Änderung der Notarkostenrechnung: Begrenzung des Geschäftswerts bei Treuhandtätigkeit auf 30%
KI-Zusammenfassung
Der Notar setzte bei einer Grundschuldbestellung die Treuhand-Bemessungsgrundlage mit 50% des Kaufpreises an; der Bezirksrevisor beanstandete dies. Das LG Düsseldorf folgt der OLG-Rechtsprechung und begrenzt den Geschäftswert in Standardfällen für Treuhandtätigkeiten auf 30% des Bezugswertes. Die Rechnung wurde um 21 € zuungunsten des Notars korrigiert; die weitere Beschwerde blieb unzulässig.
Ausgang: Kostenrechnung des Notars teilweise abgeändert; 21 € zuviel, Gesamtbetrag auf 408,62 € festgesetzt; weitere Beschwerde nicht zugelassen.
Abstrakte Rechtssätze
Der Geschäftswert für Gebühren nach § 147 Abs. 2 KostO ist nach § 30 Abs. 1 KostO vom Notar im Rahmen seines Ermessens zu bestimmen; der Kaufpreis kann dabei als Bezugswert herangezogen werden.

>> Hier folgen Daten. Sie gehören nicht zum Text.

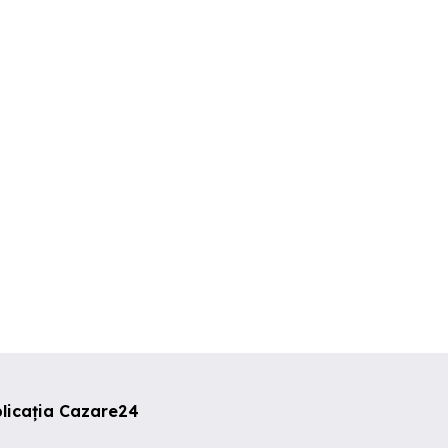
Apartament regim hotelier
Garsonieră în regim
otelier
hotelier
Sibiu
Sibiu
Sibiu
0 RON
200 RON
180 RON
licația Cazare24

Bei Treuhand- bzw. Betreuungsleistungen ist der maßgebliche Geschäftswert regelmäßig als Prozentsatz des Bezugswertes zu bemessen; für die Überwachung von Fälligkeitsvoraussetzungen und Umschreibungsreife ist ein Satz von 20–30% des Kaufpreises angemessen.

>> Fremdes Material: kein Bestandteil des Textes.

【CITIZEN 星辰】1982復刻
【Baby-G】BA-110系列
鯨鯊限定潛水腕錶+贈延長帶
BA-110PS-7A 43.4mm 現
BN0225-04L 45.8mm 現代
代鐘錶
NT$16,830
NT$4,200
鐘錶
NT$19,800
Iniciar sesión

Bei Standardfällen ohne besondere Schwierigkeit oder umfangreiche Tätigkeiten ist das Ermessen dahin zu begrenzen, dass eine Erhöhung des Geschäftswerts über 30% des Bezugswertes nur bei außergewöhnlich bedeutsamen oder aufwändigen Tätigkeiten gerechtfertigt ist.

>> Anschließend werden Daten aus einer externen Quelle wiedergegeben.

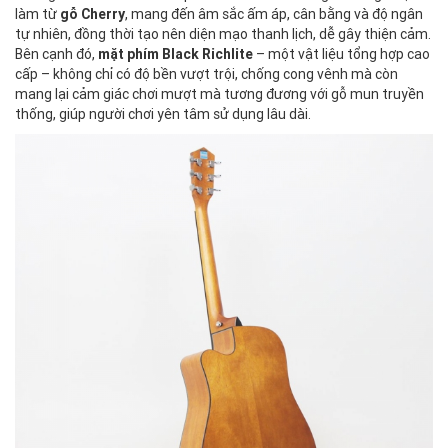
làm từ
gỗ Cherry
, mang đến âm sắc ấm áp, cân bằng và độ ngân
tự nhiên, đồng thời tạo nên diện mạo thanh lịch, dễ gây thiện cảm.
Bên cạnh đó,
mặt phím Black Richlite
– một vật liệu tổng hợp cao
cấp – không chỉ có độ bền vượt trội, chống cong vênh mà còn
mang lại cảm giác chơi mượt mà tương đương với gỗ mun truyền
thống, giúp người chơi yên tâm sử dụng lâu dài.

Eine behördliche Überprüfung nach § 156 KostO führt zu einer Kostenkorrektur, wenn der angesetzte Geschäftswert das zulässige Ermessen überschreitet und dadurch die Gebühr zu hoch berechnet wurde.
Tenor
Die Kostenrechnung des Notars Dr. A. vom 6. September 2005 zu der Urkundenrollennummer T 2557-2005 wird abgeändert.
In der Rechnung sind 21,- Euro zuzüglich Mehrwertsteuer zu viel erhoben worden. Der Gesamtbetrag der Rechnung wird auf 408,62 Euro festgesetzt.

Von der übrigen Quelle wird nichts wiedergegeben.